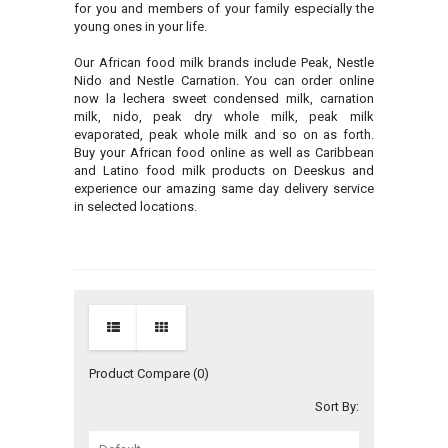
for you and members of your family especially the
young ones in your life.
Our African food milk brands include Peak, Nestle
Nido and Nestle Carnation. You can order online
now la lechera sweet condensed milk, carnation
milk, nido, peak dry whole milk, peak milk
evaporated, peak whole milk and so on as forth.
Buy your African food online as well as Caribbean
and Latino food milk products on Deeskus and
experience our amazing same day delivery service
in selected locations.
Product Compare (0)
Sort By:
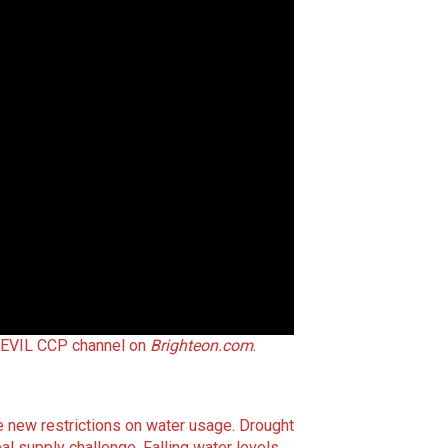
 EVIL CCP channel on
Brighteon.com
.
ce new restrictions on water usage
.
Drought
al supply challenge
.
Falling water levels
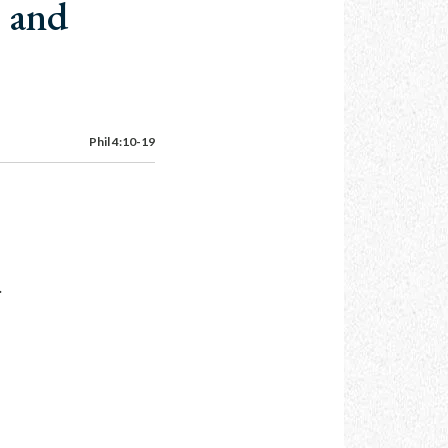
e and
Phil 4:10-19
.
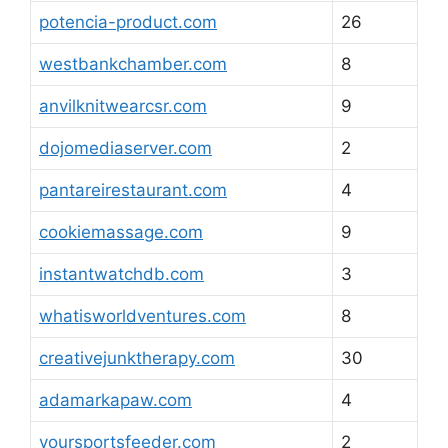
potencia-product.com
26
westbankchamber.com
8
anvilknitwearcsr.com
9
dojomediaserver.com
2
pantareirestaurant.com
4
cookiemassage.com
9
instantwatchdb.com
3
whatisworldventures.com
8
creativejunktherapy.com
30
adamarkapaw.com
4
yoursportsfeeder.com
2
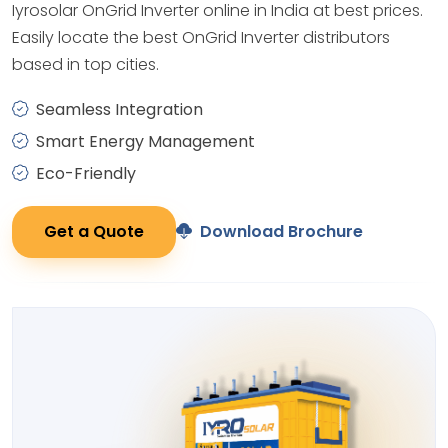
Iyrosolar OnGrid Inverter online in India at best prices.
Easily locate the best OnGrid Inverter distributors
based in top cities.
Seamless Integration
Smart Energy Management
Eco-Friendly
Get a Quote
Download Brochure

__________________________________________________

• What the exercise asks: The answer should be an exact restatement of every entry, with the pictures omitted.

• Task answer:
for you and members of your family especially the
young ones in your life.
Our African food milk brands include Peak, Nestle
Nido and Nestle Carnation. You can order online
now la lechera sweet condensed milk, carnation
milk, nido, peak dry whole milk, peak milk
evaporated, peak whole milk and so on as forth.
Buy your African food online as well as Caribbean
and Latino food milk products on Deeskus and
experience our amazing same day delivery service
in selected locations.
Product Compare (0)
Sort By:
 EVIL CCP channel on
Brighteon.com
.
ce new restrictions on water usage
.
Drought
al supply challenge
.
Falling water levels
e and
Phil 4:10-19
.
potencia-product.com
26
westbankchamber.com
8
anvilknitwearcsr.com
9
dojomediaserver.com
2
pantareirestaurant.com
4
cookiemassage.com
9
instantwatchdb.com
3
whatisworldventures.com
8
creativejunktherapy.com
30
adamarkapaw.com
4
yoursportsfeeder.com
2
Iyrosolar OnGrid Inverter online in India at best prices.
Easily locate the best OnGrid Inverter distributors
based in top cities.
Seamless Integration
Smart Energy Management
Eco-Friendly
Get a Quote
Download Brochure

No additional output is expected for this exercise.